>>>>>
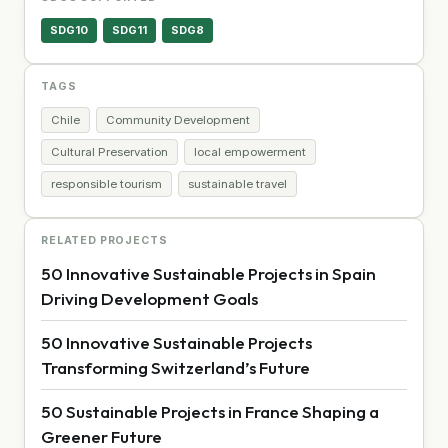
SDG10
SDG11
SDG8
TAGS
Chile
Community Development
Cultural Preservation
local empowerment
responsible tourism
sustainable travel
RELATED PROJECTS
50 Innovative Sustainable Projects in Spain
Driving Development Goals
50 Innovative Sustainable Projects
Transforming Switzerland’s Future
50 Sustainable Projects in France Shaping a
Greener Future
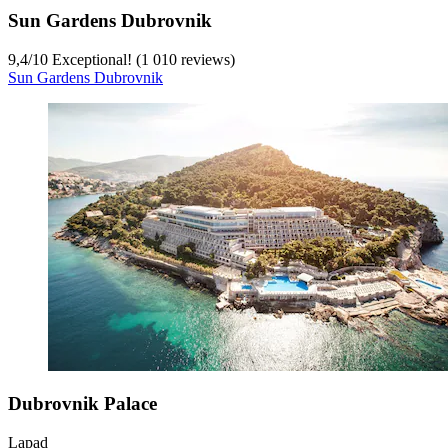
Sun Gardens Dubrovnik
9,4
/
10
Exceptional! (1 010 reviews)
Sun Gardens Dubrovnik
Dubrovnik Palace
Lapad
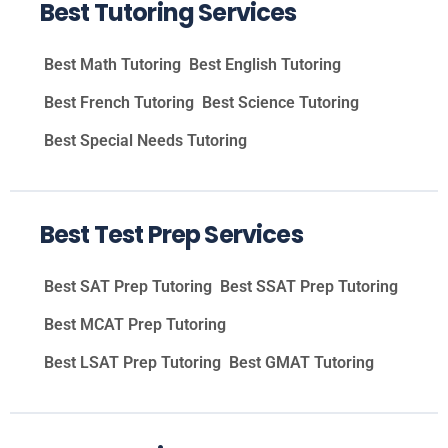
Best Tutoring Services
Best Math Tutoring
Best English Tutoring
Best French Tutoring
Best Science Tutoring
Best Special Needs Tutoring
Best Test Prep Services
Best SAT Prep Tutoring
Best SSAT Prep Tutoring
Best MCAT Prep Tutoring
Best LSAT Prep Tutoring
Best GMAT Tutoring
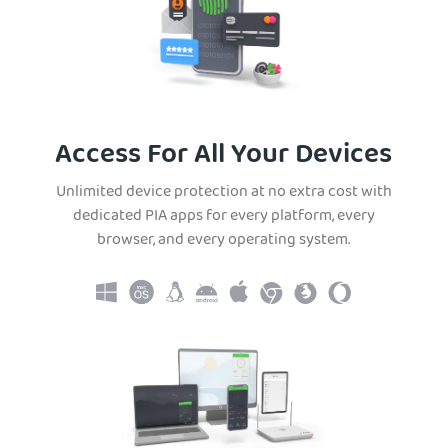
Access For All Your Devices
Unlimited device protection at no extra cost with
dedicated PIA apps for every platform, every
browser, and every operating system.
<<<<<
>>>>>
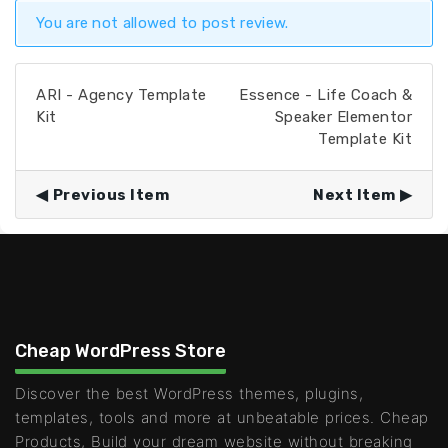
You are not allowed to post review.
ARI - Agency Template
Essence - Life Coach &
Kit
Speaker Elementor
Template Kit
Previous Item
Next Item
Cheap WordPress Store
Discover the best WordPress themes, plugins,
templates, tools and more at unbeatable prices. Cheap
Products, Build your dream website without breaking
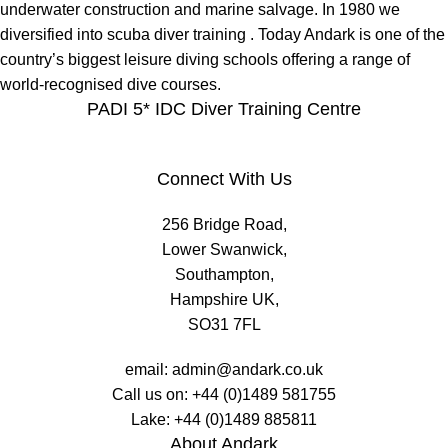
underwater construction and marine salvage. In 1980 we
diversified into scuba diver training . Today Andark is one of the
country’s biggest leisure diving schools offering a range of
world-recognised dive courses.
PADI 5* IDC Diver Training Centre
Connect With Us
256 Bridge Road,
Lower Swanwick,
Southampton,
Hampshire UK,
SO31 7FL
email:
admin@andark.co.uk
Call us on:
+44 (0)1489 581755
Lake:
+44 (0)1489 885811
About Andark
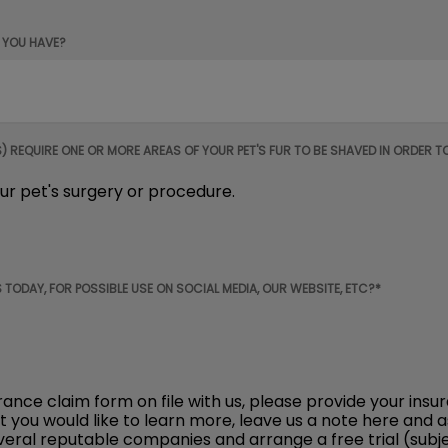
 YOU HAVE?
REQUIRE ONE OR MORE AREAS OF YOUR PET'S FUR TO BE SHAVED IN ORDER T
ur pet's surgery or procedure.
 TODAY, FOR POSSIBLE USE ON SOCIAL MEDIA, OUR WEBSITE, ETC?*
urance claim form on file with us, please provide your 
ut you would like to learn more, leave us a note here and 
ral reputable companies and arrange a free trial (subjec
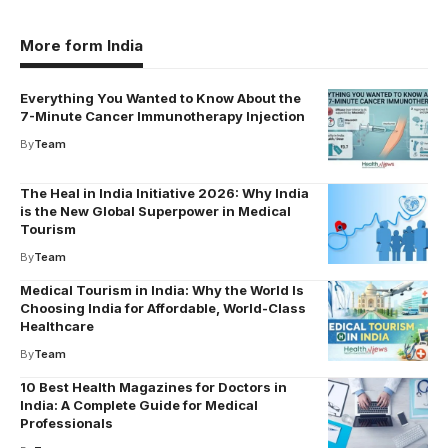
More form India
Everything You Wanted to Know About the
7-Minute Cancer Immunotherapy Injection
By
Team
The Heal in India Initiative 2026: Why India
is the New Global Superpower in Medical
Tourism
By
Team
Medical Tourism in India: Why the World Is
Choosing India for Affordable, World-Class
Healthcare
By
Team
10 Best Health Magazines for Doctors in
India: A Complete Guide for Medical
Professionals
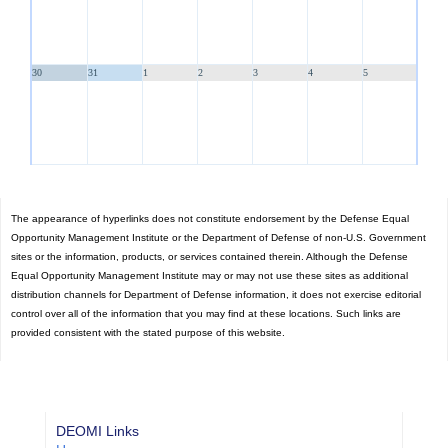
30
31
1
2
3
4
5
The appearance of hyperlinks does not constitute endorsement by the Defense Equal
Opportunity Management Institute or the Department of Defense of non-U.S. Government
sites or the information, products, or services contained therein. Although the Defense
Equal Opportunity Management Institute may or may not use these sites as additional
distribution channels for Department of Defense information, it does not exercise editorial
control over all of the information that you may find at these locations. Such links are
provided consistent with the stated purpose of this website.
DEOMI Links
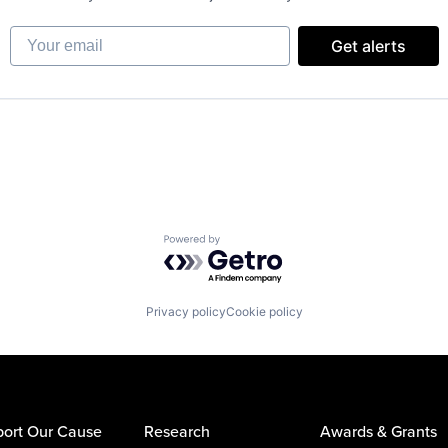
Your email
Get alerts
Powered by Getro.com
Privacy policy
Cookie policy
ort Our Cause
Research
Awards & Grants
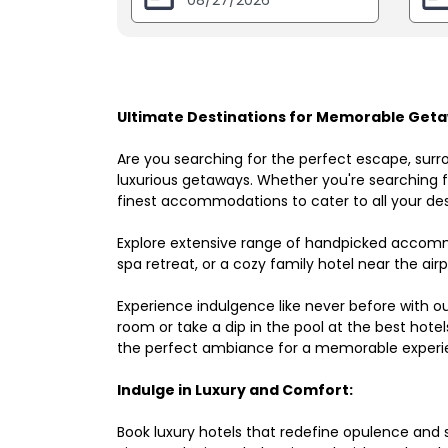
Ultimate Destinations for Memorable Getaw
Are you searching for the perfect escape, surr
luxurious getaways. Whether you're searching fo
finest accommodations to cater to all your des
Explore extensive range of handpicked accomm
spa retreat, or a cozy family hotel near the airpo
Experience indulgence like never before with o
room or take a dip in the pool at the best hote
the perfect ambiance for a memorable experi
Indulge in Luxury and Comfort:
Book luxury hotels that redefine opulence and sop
<<<<<
Problem
Take exactly the lines from the one containing "the perfect ambiance for a memorable experi" through the one containing "Book luxury hotels" in the data above, and output them with nothing added.

Result of this exercise
the perfect ambiance for a memorable experi
Indulge in Luxury and Comfort:
Book luxury hotels that redefine opulence and sop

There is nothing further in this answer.